Center for Immunology and Microbial Disease, Albany Medical College, Albany, New York, USA.
PLoS One. 2013;8(3):e58513. doi: 10.1371/journal.pone.0058513. Epub 2013 Mar 12.
Francisella tularensis (Ft) is a highly infectious intracellular pathogen and the causative agent of tularemia. Because Ft can be dispersed via small droplet-aerosols and has a very low infectious dose it is characterized as a category A Select Agent of biological warfare. Respiratory infection with the attenuated Live Vaccine Strain (LVS) and the highly virulent SchuS4 strain of Ft engenders intense peribronchiolar and perivascular inflammation, but fails to elicit select pro-inflammatory mediators (e.g., TNF, IL-1β, IL-6, IL-12, and IFN-γ) within the first ~72 h. This in vivo finding is discordant with the principally TH1-oriented response to Ft frequently observed in cell-based studies wherein the aforementioned cytokines are produced. An often overlooked confounding factor in the interpretation of experimental results is the influence of environmental cues on the bacterium's capacity to elicit certain host responses. Herein, we reveal that adaptation of Ft to its mammalian host imparts an inability to elicit select pro-inflammatory mediators throughout the course of infection. Furthermore, in vitro findings that non-host adapted Ft elicits such a response from host cells reflect aberrant recognition of the DNA of structurally-compromised bacteria by AIM2-dependent and -independent host cell cytosolic DNA sensors. Growth of Ft in Muller-Hinton Broth or on Muller-Hinton-based chocolate agar plates or genetic mutation of Ft was found to compromise the structural integrity of the bacterium thus rendering it capable of aberrantly eliciting pro-inflammatory mediators (e.g., TNF, IL-1β, IL-6, IL-12, and IFN-γ). Our studies highlight the profound impact of different growth conditions on host cell response to infection and demonstrate that not all in vitro-derived findings may be relevant to tularemia pathogenesis in the mammalian host. Rational development of a vaccine and immunotherapeutics can only proceed from a foundation of knowledge based upon in vitro findings that recapitulate those observed during natural infection.

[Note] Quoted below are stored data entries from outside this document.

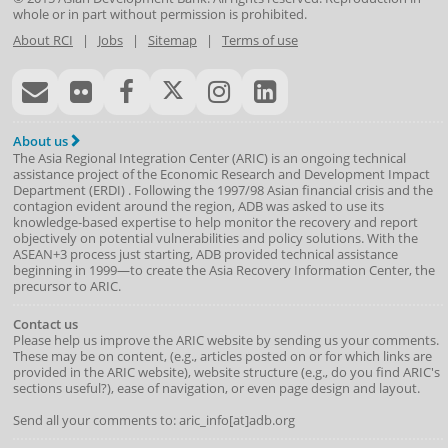
whole or in part without permission is prohibited.
About RCI
|
Jobs
|
Sitemap
|
Terms of use
About us
The Asia Regional Integration Center (ARIC) is an ongoing technical
assistance project of the
Economic Research and Development Impact
Department
(
ERDI
)
. Following the 1997/98 Asian financial crisis and the
contagion evident around the region, ADB was asked to use its
knowledge-based expertise to help monitor the recovery and report
objectively on potential vulnerabilities and policy solutions. With the
ASEAN+3 process just starting, ADB provided technical assistance
beginning in 1999—to create the Asia Recovery Information Center, the
precursor to ARIC.
Contact us
Please help us improve the ARIC website by sending us your comments.
These may be on content, (e.g., articles posted on or for which links are
provided in the ARIC website), website structure (e.g., do you find ARIC's
sections useful?), ease of navigation, or even page design and layout.
Send all your comments to: aric_info[at]adb.org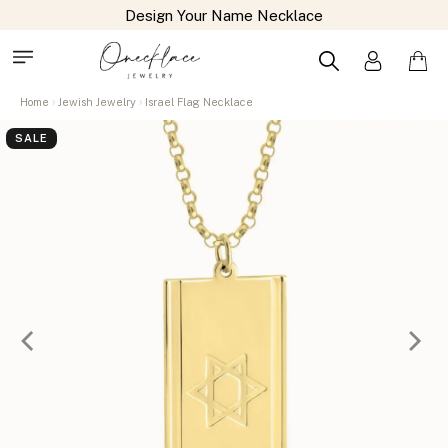
Design Your Name Necklace
Home
Jewish Jewelry
Israel Flag Necklace
SALE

弗氏柠檬酸杆菌(Ft)是一种高度传染性的细胞内病原体,也是土拉热的病原体。由于 Ft 可以通过小飞沫气溶胶传播,且感染剂量极低,因此被归类为生物战剂 A 类选择剂。用减毒活疫苗株(LVS)和高度毒力的 Ft SchuS4 株进行呼吸道感染会引起强烈的细支气管和血管周围炎症,但在最初的 ~72 小时内不会引起特定的促炎介质(例如 TNF、IL-1β、IL-6、IL-12 和 IFN-γ)。这一体内发现与基于细胞的研究中经常观察到的针对 Ft 的主要 TH1 反应不一致,其中上述细胞因子是由产生的。在解释实验结果时,一个经常被忽视的混杂因素是环境线索对细菌引发某些宿主反应能力的影响。在此,我们揭示了 Ft 适应其哺乳动物宿主会使其在整个感染过程中无法引发特定的促炎介质。此外,体外发现非宿主适应的 Ft 会引起宿主细胞产生这种反应,这反映了结构受损细菌的 DNA 被 AIM2 依赖和非依赖的宿主细胞细胞质 DNA 传感器异常识别。发现 Ft 在 Muller-Hinton 肉汤或 Muller-Hinton 基础巧克力琼脂平板中生长或 Ft 基因突变会损害细菌的结构完整性,从而使其能够异常引发促炎介质(例如 TNF、IL-1β、IL-6、IL-12 和 IFN-γ)。我们的研究强调了不同生长条件对宿主细胞对感染反应的深远影响,并表明并非所有体外研究结果都与哺乳动物宿主中的土拉热发病机制相关。只有在基于体外研究结果的基础上,才能合理地开发疫苗和免疫疗法,这些结果能够重现自然感染过程中观察到的结果。